[ENTRIES PROVIDED — start]

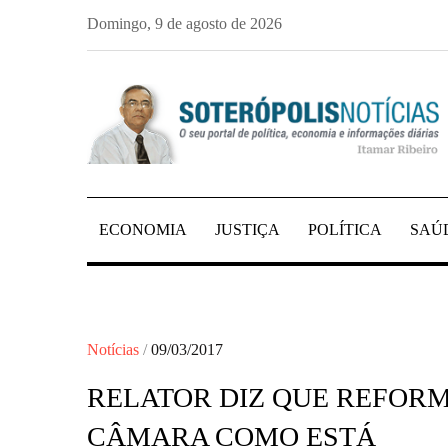
Skip
Domingo, 9 de agosto de 2026
to
content
PORTAL DE NOTÍCIAS DE SALVADOR E 
SOTERÓPOLIS NO
ECONOMIA
JUSTIÇA
POLÍTICA
SAÚ
Posted
Notícias
09/03/2017
on
RELATOR DIZ QUE REFORM
CÂMARA COMO ESTÁ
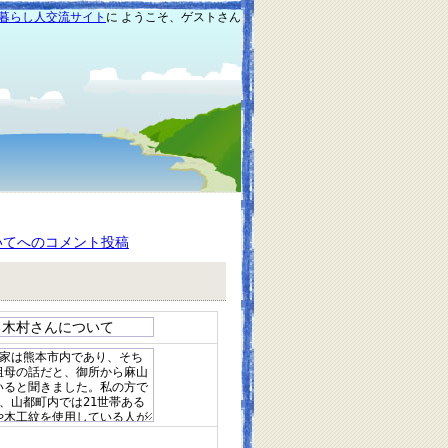
暮らし人交流サイト
に ようこそ、ゲストさん
いてへのコメント投稿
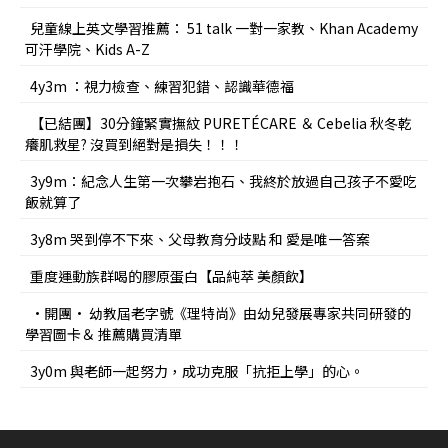
兒童線上英文學習推薦： 51 talk 一對一家教、Khan Academy
可汗學院、Kids A-Z
4y3m ：視力檢查、練習犯錯、認識華德福
【已結團】30分鐘緊實撫紋 PURETÉCARE ＆ Cebelia 秋冬乾
癢肌救星? 沒買到絕對是損失！！！
3y9m：紀念人生第一次攀岩抱石、我終於放過自己孩子不愛吃
飯就算了
3y8m 哭到停不下來、父母教育分歧點 和 愛是唯一答案
重度運動族群喝的膠原蛋白【品純萃 美顏飲】
•開團• 幼教屆老字號《理特尚》由幼兒發展專家共同研發的
學習圖卡＆ 推薦購買清單
3y0m 與老師一起努力，成功克服「抗拒上學」的心。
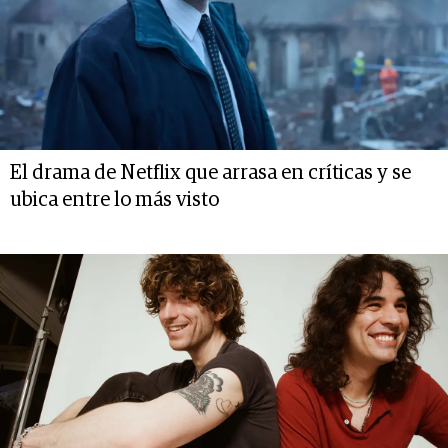
El drama de Netflix que arrasa en críticas y se
ubica entre lo más visto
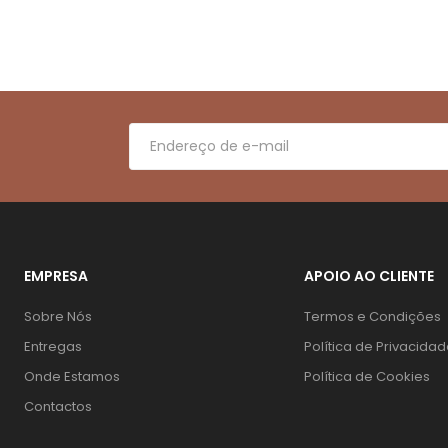
EMPRESA
APOIO AO CLIENTE
Sobre Nós
Termos e Condições
Entregas
Política de Privacida
Onde Estamos
Política de Cookies
Contactos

[ENTRIES PROVIDED — finish]

§ WHAT YOU HAVE TO DO:
Reproduce verbatim, and only, the lines starting at the one that contains "學習圖卡＆ 推薦購買清單" and ending with the final line of the records; leave out the pictures.

§ RESULT OF THE TASK:
學習圖卡＆ 推薦購買清單
3y0m 與老師一起努力，成功克服「抗拒上學」的心。
El drama de Netflix que arrasa en críticas y se
ubica entre lo más visto
EMPRESA
APOIO AO CLIENTE
Sobre Nós
Termos e Condições
Entregas
Política de Privacida
Onde Estamos
Política de Cookies
Contactos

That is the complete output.